CONSIDERING that up to the present, the Court has not as yet ruled upon counsel's opposition or objection to the administrator's appeal, nor have the administrator or that of his counsel rejected the heir's offer of a bond to answer for whatever excess they might receive as advance inheritance, the undersigned counsel for the heirs above-named respectfully prays the Court to hold in abeyance whatever action it shall take towards the approval or non-approval of the Record on Appeal, until such time as it shall have ruled upon their opposition or until the administrator shall have rejected formally the offer of a bond aforesaid. Counsel shall then in time file his corresponding opposition to the Record on Appeal.

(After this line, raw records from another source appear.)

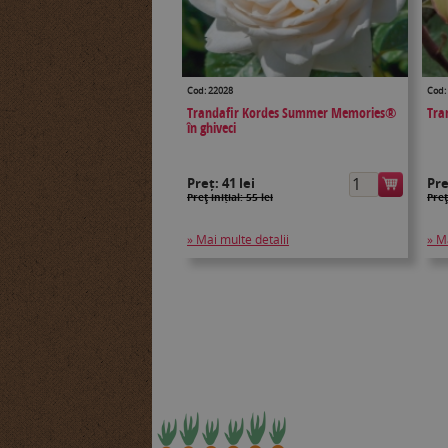
Cod: 22028
Cod:
Trandafir Kordes Summer Memories®
Tran
în ghiveci
Preț:
41 lei
Pr
Preţ inițial: 55 lei
Preţ
» Mai multe detalii
» M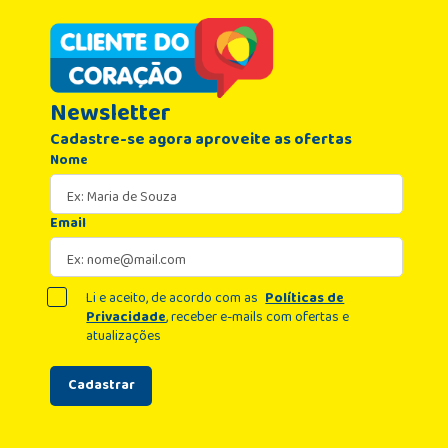
Newsletter
Cadastre-se agora aproveite as ofertas
Nome
Email
Li e aceito, de acordo com as
Políticas de
Privacidade
, receber e-mails com ofertas e
atualizações
Cadastrar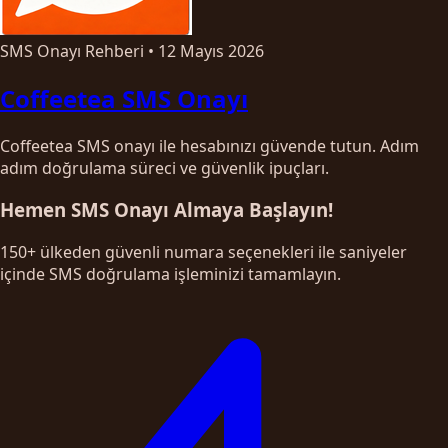
SMS Onayı Rehberi
•
12 Mayıs 2026
Coffeetea SMS Onayı
Coffeetea SMS onayı ile hesabınızı güvende tutun. Adım
adım doğrulama süreci ve güvenlik ipuçları.
Hemen SMS Onayı Almaya Başlayın!
150+ ülkeden güvenli numara seçenekleri ile saniyeler
içinde SMS doğrulama işleminizi tamamlayın.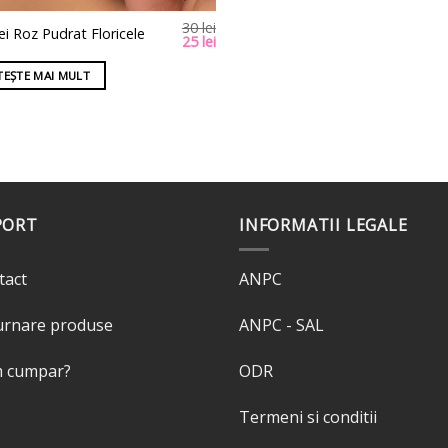
30
lei
ei Roz Pudrat Floricele
Prețul
Prețul
25
lei
inițial
curent
a
este:
TEȘTE MAI MULT
fost:
25 lei.
30 lei.
PORT
INFORMATII LEGALE
tact
ANPC
urnare produse
ANPC - SAL
 cumpar?
ODR
Termeni si conditii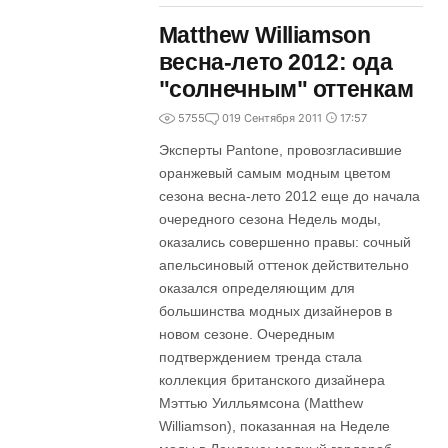
Matthew Williamson
весна-лето 2012: ода
"солнечным" оттенкам
5755
0
19 Сентября 2011
17:57
Эксперты Pantone, провозгласившие
оранжевый самым модным цветом
сезона весна-лето 2012 еще до начала
очередного сезона Недель моды,
оказались совершенно правы: сочный
апельсиновый оттенок действительно
оказался определяющим для
большинства модных дизайнеров в
новом сезоне. Очередным
подтверждением тренда стала
коллекция британского дизайнера
Мэттью Уилльямсона (Matthew
Williamson), показанная на Неделе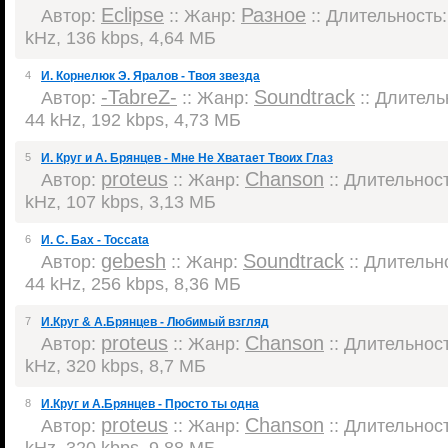
Eclipse
Разное
Автор:
:: Жанр:
:: Длительность: 
kHz, 136 kbps, 4,64 МБ
4
И. Корнелюк Э. Яралов - Твоя звезда
-TabreZ-
Soundtrack
Автор:
:: Жанр:
:: Длительн
44 kHz, 192 kbps, 4,73 МБ
5
И. Круг и А. Брянцев - Мне Не Хватает Твоих Глаз
proteus
Chanson
Автор:
:: Жанр:
:: Длительност
kHz, 107 kbps, 3,13 МБ
6
И. С. Бах - Toccata
gebesh
Soundtrack
Автор:
:: Жанр:
:: Длительно
44 kHz, 256 kbps, 8,36 МБ
7
И.Круг & А.Брянцев - Любимый взгляд
proteus
Chanson
Автор:
:: Жанр:
:: Длительност
kHz, 320 kbps, 8,7 МБ
8
И.Круг и А.Брянцев - Просто ты одна
proteus
Chanson
Автор:
:: Жанр:
:: Длительност
kHz, 320 kbps, 9,88 МБ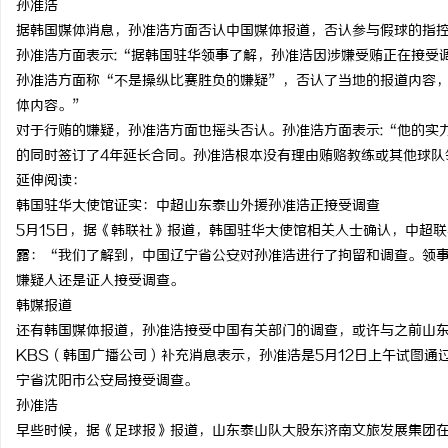
孙准浩
据韩国媒体消息，孙准浩方面否认中国媒体报道，否认参与假球的指
孙准浩方面表示:“据韩国驻华领事了解，孙准浩因涉嫌受贿正在接受
孙准浩方面称“不是操纵比赛胜负的嫌疑”，否认了当地的报道内容，
体内容。”
丘
对于行贿的嫌疑，孙准浩方面也摇头否认。孙准浩方面表示:“他的实
的同时签订了4年延长合同。孙准浩根本没有理由贿赂教练或其他球队
延伸阅读：
韩国驻华大使馆证实：中超山东泰山外援孙准浩正接受调查
5月15日，据《韩联社》报道，韩国驻华大使馆相关人士确认，中超
露：“我们了解到，中国辽宁省公安对孙准浩进行了拘留和调查。领
嫌疑人还是证人接受调查。
韩媒报道
便
还有韩国媒体报道，孙准浩接受中国有关部门的调查，或许与之前山
KBS（韩国广播公司）补充消息表示，孙准浩是5月12日上午试图
宁省沈阳市公安局接受调查。
孙准浩
早些时候，据《足球报》报道，山东泰山队大股东济南文旅发展集团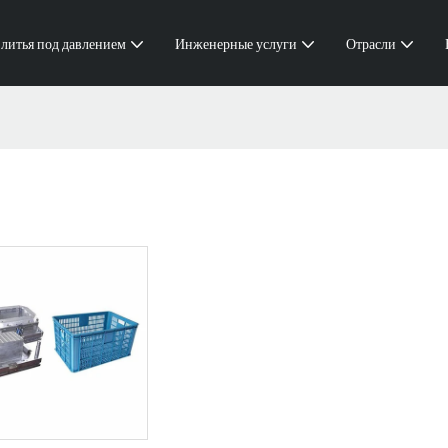
 литья под давлением
Инженерные услуги
Отрасли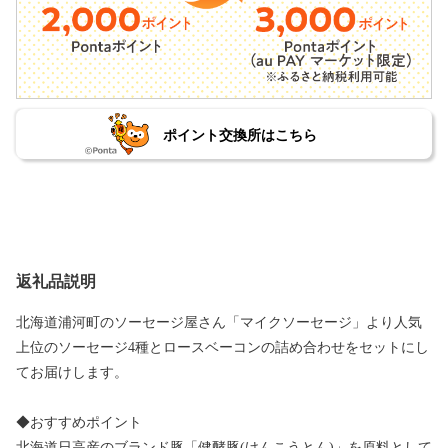
ポイント交換所はこちら
返礼品説明
北海道浦河町のソーセージ屋さん「マイクソーセージ」より人気
上位のソーセージ4種とロースベーコンの詰め合わせをセットにし
てお届けします。
◆おすすめポイント
北海道日高産のブランド豚「健酵豚(けんこうとん)」を原料として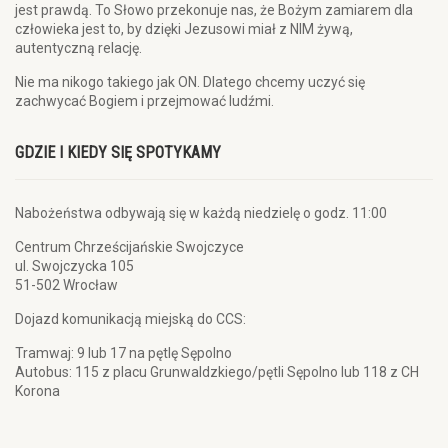
jest prawdą. To Słowo przekonuje nas, że Bożym zamiarem dla
człowieka jest to, by dzięki Jezusowi miał z NIM żywą,
autentyczną relację.
Nie ma nikogo takiego jak ON. Dlatego chcemy uczyć się
zachwycać Bogiem i przejmować ludźmi.
GDZIE I KIEDY SIĘ SPOTYKAMY
Nabożeństwa odbywają się w każdą niedzielę o godz. 11:00
Centrum Chrześcijańskie Swojczyce
ul. Swojczycka 105
51-502 Wrocław
Dojazd komunikacją miejską do CCS:
Tramwaj: 9 lub 17 na pętlę Sępolno
Autobus: 115 z placu Grunwaldzkiego/pętli Sępolno lub 118 z CH
Korona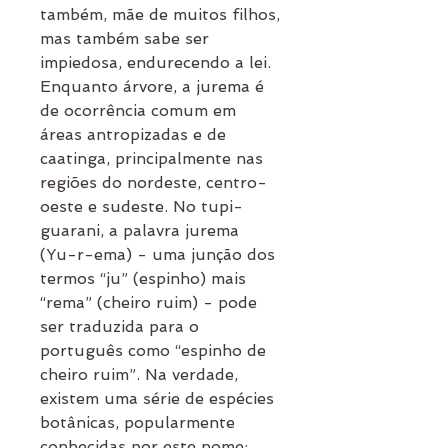
também, mãe de muitos filhos,
mas também sabe ser
impiedosa, endurecendo a lei.
Enquanto árvore, a jurema é
de ocorrência comum em
áreas antropizadas e de
caatinga, principalmente nas
regiões do nordeste, centro-
oeste e sudeste. No tupi-
guarani, a palavra jurema
(Yu-r-ema) - uma junção dos
termos “ju” (espinho) mais
“rema” (cheiro ruim) - pode
ser traduzida para o
português como “espinho de
cheiro ruim”. Na verdade,
existem uma série de espécies
botânicas, popularmente
conhecidas por este nome: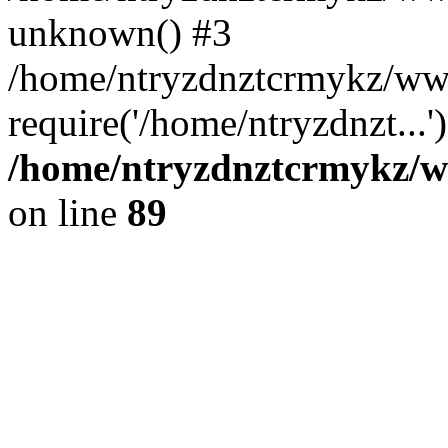
unknown() #3
/home/ntryzdnztcrmykz/www
require('/home/ntryzdnzt...
/home/ntryzdnztcrmykz/ww
on line
89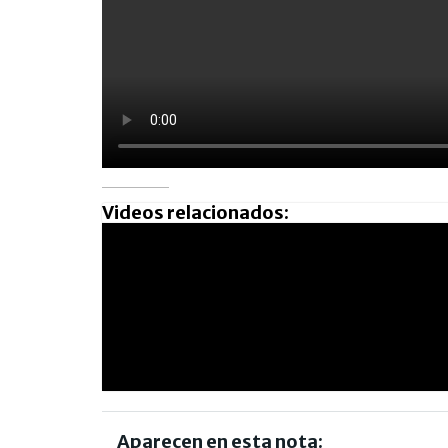
Videos relacionados:
Aparecen en esta nota: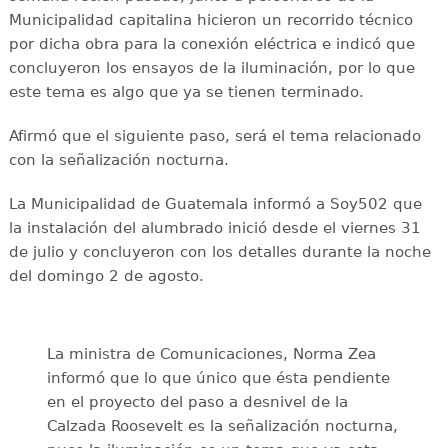
Municipalidad capitalina hicieron un recorrido técnico
por dicha obra para la conexión eléctrica e indicó que
concluyeron los ensayos de la iluminación, por lo que
este tema es algo que ya se tienen terminado.
Afirmó que el siguiente paso, será el tema relacionado
con la señalización nocturna.
La Municipalidad de Guatemala informó a Soy502 que
la instalación del alumbrado inició desde el viernes 31
de julio y concluyeron con los detalles durante la noche
del domingo 2 de agosto.
La ministra de Comunicaciones, Norma Zea
informó que lo que único que ésta pendiente
en el proyecto del paso a desnivel de la
Calzada Roosevelt es la señalización nocturna,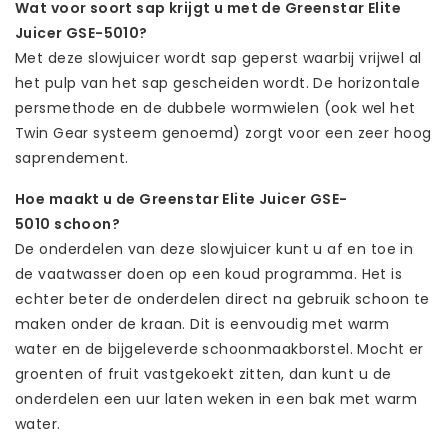
Wat voor soort sap krijgt u met de Greenstar Elite
Juicer GSE-5010?
Met deze slowjuicer wordt sap geperst waarbij vrijwel al
het pulp van het sap gescheiden wordt. De horizontale
persmethode en de dubbele wormwielen (ook wel het
Twin Gear systeem genoemd) zorgt voor een zeer hoog
saprendement.
Hoe maakt u de Greenstar Elite Juicer GSE-
5010 schoon?
De onderdelen van deze slowjuicer kunt u af en toe in
de vaatwasser doen op een koud programma. Het is
echter beter de onderdelen direct na gebruik schoon te
maken onder de kraan. Dit is eenvoudig met warm
water en de bijgeleverde schoonmaakborstel. Mocht er
groenten of fruit vastgekoekt zitten, dan kunt u de
onderdelen een uur laten weken in een bak met warm
water.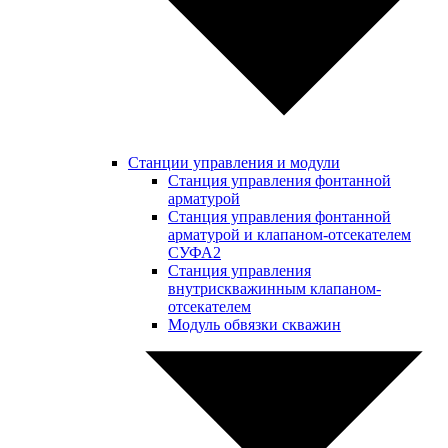
Станции управления и модули
Станция управления фонтанной
арматурой
Станция управления фонтанной
арматурой и клапаном-отсекателем
СУФА2
Станция управления
внутрискважинным клапаном-
отсекателем
Модуль обвязки скважин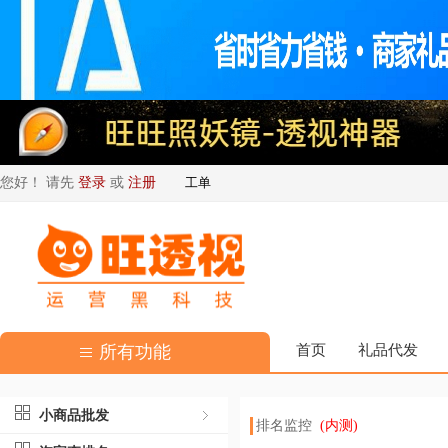
您好！ 请先
登录
或
注册
工单
所有功能
首页
礼品代发
小商品批发
排名监控
(内测)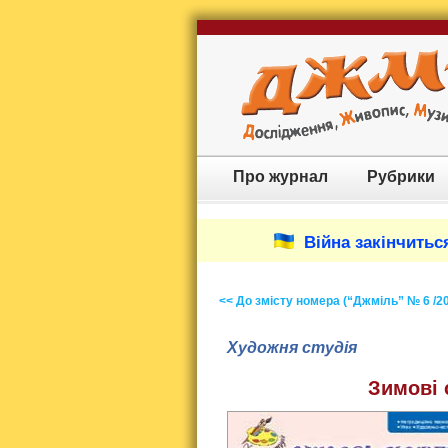
Про журнал
Рубрики
Війна закінчиться
<< До змісту номера (“Джміль” № 6 /2
Художня студія
Зимові 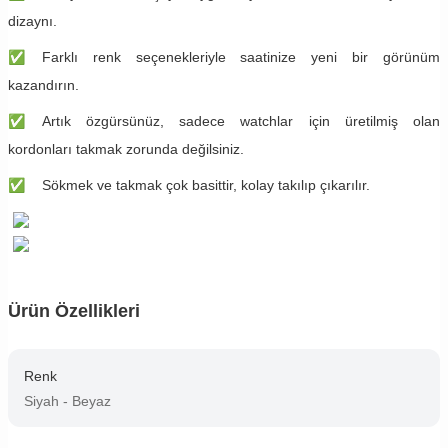
dizaynı.
✅
​Farklı renk seçenekleriyle saatinize yeni bir görünüm
kazandırın.
✅
​Artık özgürsünüz, sadece watchlar için üretilmiş olan
kordonları takmak zorunda değilsiniz.
✅
​Sökmek ve takmak çok basittir, kolay takılıp çıkarılır.
Ürün Özellikleri
Renk
Siyah - Beyaz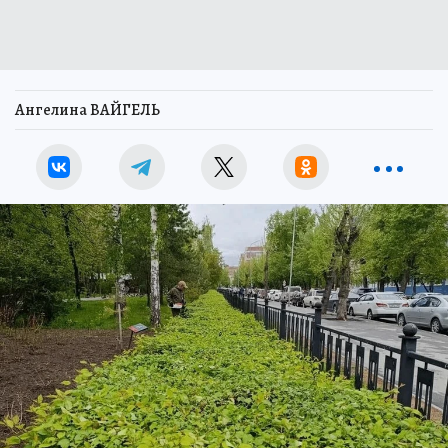
Ангелина ВАЙГЕЛЬ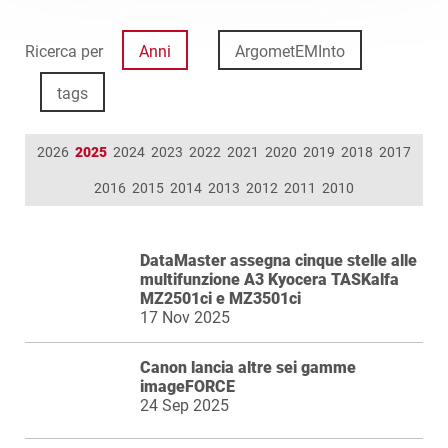
Ricerca per
Anni
ArgometEMInto
tags
2026
2025
2024
2023
2022
2021
2020
2019
2018
2017
2016
2015
2014
2013
2012
2011
2010
DataMaster assegna cinque stelle alle
multifunzione A3 Kyocera TASKalfa
MZ2501ci e MZ3501ci
17 Nov 2025
Canon lancia altre sei gamme
imageFORCE
24 Sep 2025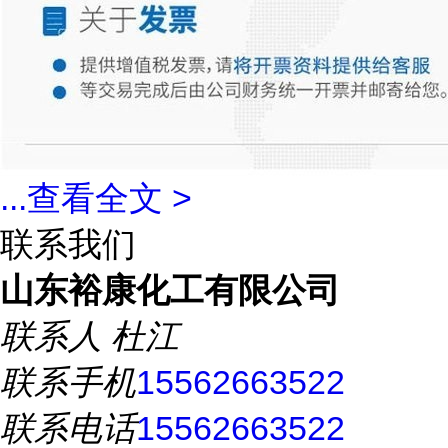
...
查看全文 >
联系我们
山东裕康化工有限公司
联系人
杜江
联系手机
15562663522
联系电话
15562663522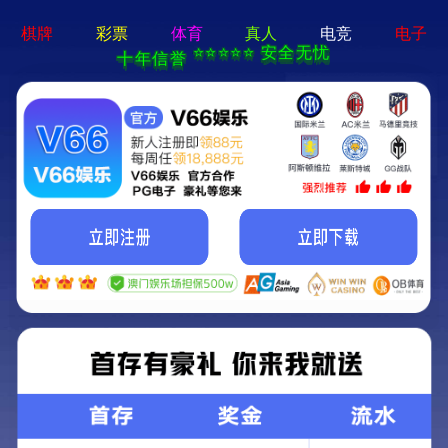
常见问题
常见问题
常见问题常见问题常见问题常见问题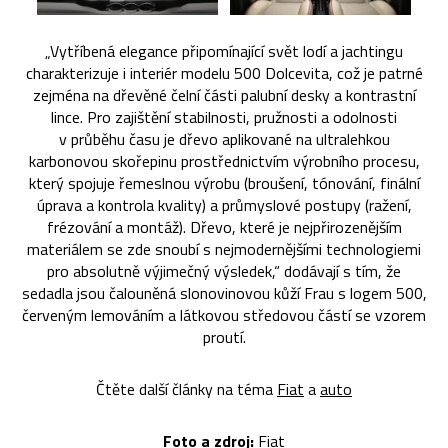
„Vytříbená elegance připomínající svět lodí a jachtingu
charakterizuje i interiér modelu 500 Dolcevita, což je patrné
zejména na dřevěné čelní části palubní desky a kontrastní
lince. Pro zajištění stabilnosti, pružnosti a odolnosti
v průběhu času je dřevo aplikované na ultralehkou
karbonovou skořepinu prostřednictvím výrobního procesu,
který spojuje řemeslnou výrobu (broušení, tónování, finální
úprava a kontrola kvality) a průmyslové postupy (ražení,
frézování a montáž). Dřevo, které je nejpřirozenějším
materiálem se zde snoubí s nejmodernějšími technologiemi
pro absolutně výjimečný výsledek,“ dodávají s tím, že
sedadla jsou čalouněná slonovinovou kůží Frau s logem 500,
červeným lemováním a látkovou středovou částí se vzorem
proutí.
Čtěte další články na téma
Fiat
a
auto
Foto a zdroj:
Fiat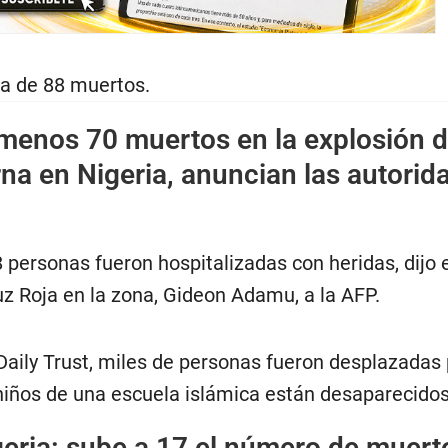
ra de 88 muertos.
 menos 70 muertos en la explosión 
na en Nigeria, anuncian las autorid
personas fueron hospitalizadas con heridas, dijo e
uz Roja en la zona, Gideon Adamu, a la AFP.
 Daily Trust, miles de personas fueron desplazadas 
niños de una escuela islámica están desaparecidos
eria: sube a 17 el número de muert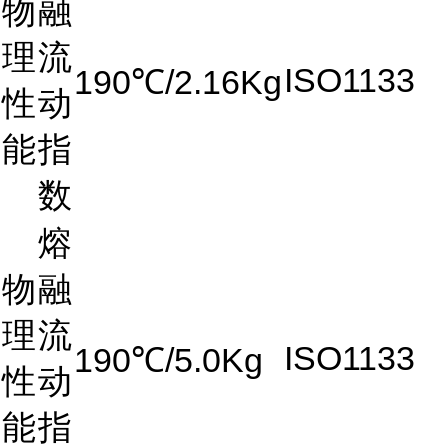
物
融
理
流
ISO1133
190℃/2.16Kg
性
动
能
指
数
熔
物
融
理
流
ISO1133
190℃/5.0Kg
性
动
能
指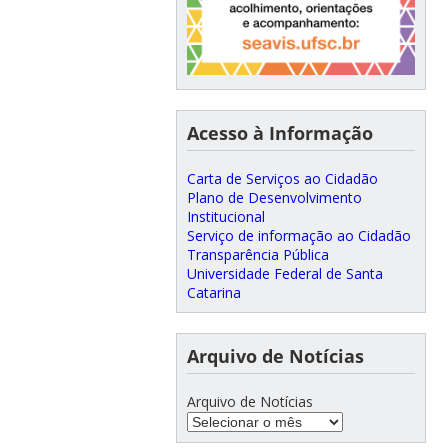
Acesso à Informação
Carta de Serviços ao Cidadão
Plano de Desenvolvimento
Institucional
Serviço de informação ao Cidadão
Transparência Pública
Universidade Federal de Santa
Catarina
Arquivo de Notícias
Arquivo de Notícias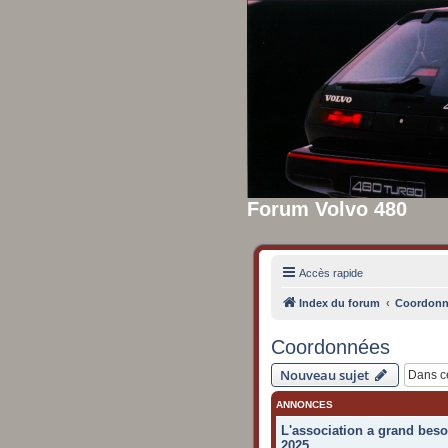
Forum Volvo 480
Accès rapide
Index du forum
Coordonn
Coordonnées
Nouveau sujet
ANNONCES
L'association a grand beso
2025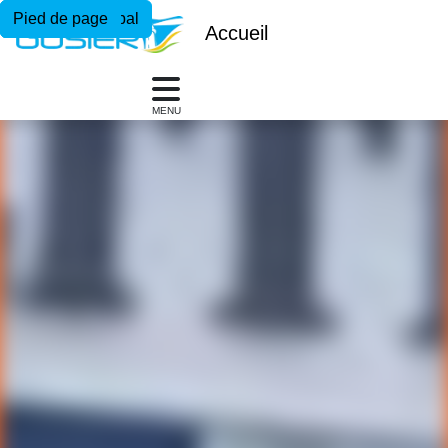
Menu principal
Contenu principal
Pied de page
Accueil
MENU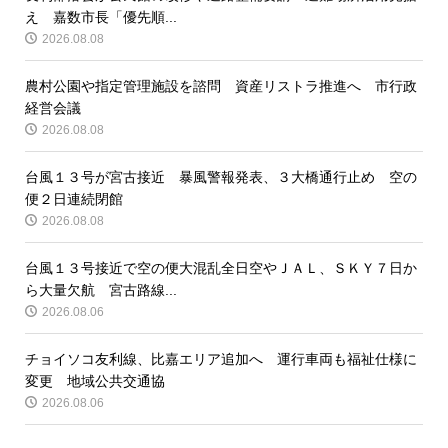
え 嘉数市長「優先順...
2026.08.08
農村公園や指定管理施設を諮問 資産リストラ推進へ 市行政
経営会議
2026.08.08
台風１３号が宮古接近 暴風警報発表、３大橋通行止め 空の
便２日連続閉館
2026.08.08
台風１３号接近で空の便大混乱全日空やＪＡＬ、ＳＫＹ７日か
ら大量欠航 宮古路線...
2026.08.06
チョイソコ友利線、比嘉エリア追加へ 運行車両も福祉仕様に
変更 地域公共交通協
2026.08.06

The tenor of the order of May 16, 1957, as well as the fact that neither said order nor the "constancia" of appellees are included in the Record on Appeal, indicates that the belated offer to file a bond amounted to no more than an attempt of appellees to settle the particular issue between the parties that was rejected by the appellant. That the record on appeal was approved much later, on July 15, 1957, and yet without the written opposition . . . required in the order of this Court dated June 12, 1957, notwithstanding the length of time that has already elapsed (R.A. p. 23), and the absence of proof that the bond offered was ever filed and approved by the Court, fortify that conclusion. Anyway, since the purpose of the bond required by section 1, paragraph 2, of Rule 91 is to protect not only the appellant but also the creditors and subsequent claimants to the estate, in order that they may not be prejudiced by the partial distribution, the amount of the bond could not be fixed without hearing such interested parties, and there is no showing that they were consulted. Hence, the bond offered could not affect the merits of this appeal, although the Court below is not precluded for approving a new bond. Wherefore, the order of partial distribution appealed from is set aside, without prejudice to the issue of another order after strict compliance with the Rules of Court. The records are ordered remanded to the lower court for further proceedings. Costs against appellees.chanroblesvirtualawlibrary chanrobles virtual law library

Paras, C.J. Bengzon, Padilla, Bautista Angelo, Labrador, Concepcion, Barrera, and Gutierrez David, JJ., concur.


Endnotes:


1 Should not be confused with an order for alimony pendente lite.chanroblesvirtualawlibrary chanrobles virtual law library

2 See Escusin vs. Escusin, 11 Phil., 332.chanroblesvirtualawlibrary chanrobles virtual law library

3 These last mentioned heirs were not included in the order of partial distribution.chanroblesvirtualawlibrary chanrobles virtual law library

4 The enumeration has been held to be exclusive (see Babao vs. Villavicencio, 44 Phil., 921).